While prices of east German land have jumped by 150% over the last six years, five times as fast as those in the former West Germany, they remain at a 60% discount, Thomas Berger, the farm operator's chief accounting officer said.

This gap, equivalent to more than E15,000 a hectare, is unsustainable, given the lack of any significant difference in land quality or ability to get crops to markets.

"There is no real reason that prices are so much lower," Dr Berger told agricultural investors.

"We believe the prices will come together, there will be convergence. It is a good opportunity."

Impact on returns

The Hamburg-based group, which farms 24,300 hectares of land in Germany and 6,200 hectares in Lithuania, had implemented a "very strong focus on farmland growth" to take advantage of the gap.

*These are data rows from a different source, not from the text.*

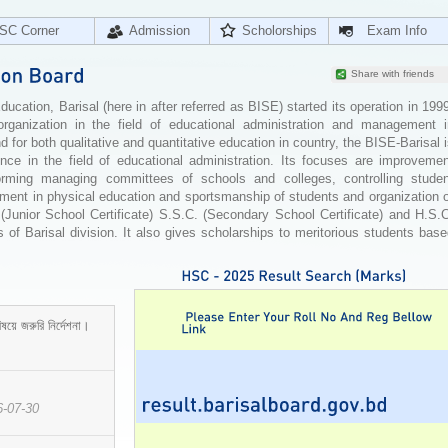
SC Corner
Admission
Scholorships
Exam Info
Share with friends
cation, Barisal (here in after referred as BISE) started its operation in 199
organization in the field of educational administration and management i
for both qualitative and quantitative education in country, the BISE-Barisal 
ence in the field of educational administration. Its focuses are improvemen
orming managing committees of schools and colleges, controlling studen
ement in physical education and sportsmanship of students and organization 
 (Junior School Certificate) S.S.C. (Secondary School Certificate) and H.S.
 of Barisal division. It also gives scholarships to meritorious students bas
ষয়ে জরুরি নির্দেশনা।
6-07-30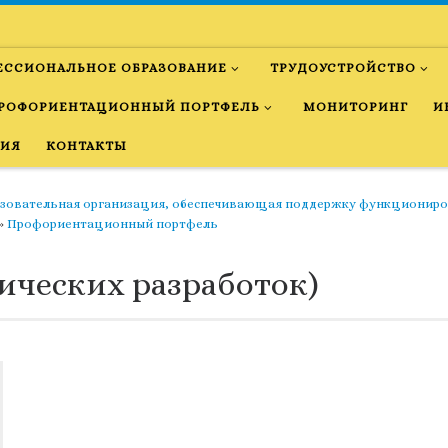
ЕССИОНАЛЬНОЕ ОБРАЗОВАНИЕ
ТРУДОУСТРОЙСТВО
РОФОРИЕНТАЦИОННЫЙ ПОРТФЕЛЬ
МОНИТОРИНГ
И
НИЯ
КОНТАКТЫ
азовательная организация, обеспечивающая поддержку функциониро
»
Профориентационный портфель
ических разработок)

"If you can buy the land so much cheaper it raises the return you can get from farming that land, even before you look at land price rises," Dr Berger told

"There are not big differences between east and west Germany. There is one rule of law."

He attributed the gap to the reluctance of highly trained western German investors, and their money, to move east to exploit the opportunity.

"It is not like London. You cannot just say 'I will go to the theatre tonight'," he said.

'Matter of time'

The comments - which co-incided with KRG Agrar's announcement of its first ever dividend, of E0.10 a share – came at the Agriculture Outlook conference in London, which heard that land in Bulgarian and Romania also represented an "interesting" investment as prices caught up with those in western Europe.

"There are very low prices, and there is a level playing field to compete on, as they are part of the European Union," Erik Jantzen, the chief executive of Danish based Jantzen Development, said.

"They will catch up. It's just a matter of time. It is a unified market."

However, he highlighted dangers to investing in the countries, including dealing with a fragmented Romanian farmland system in which there were 5m owners, each possessing an average of 2 hectares each.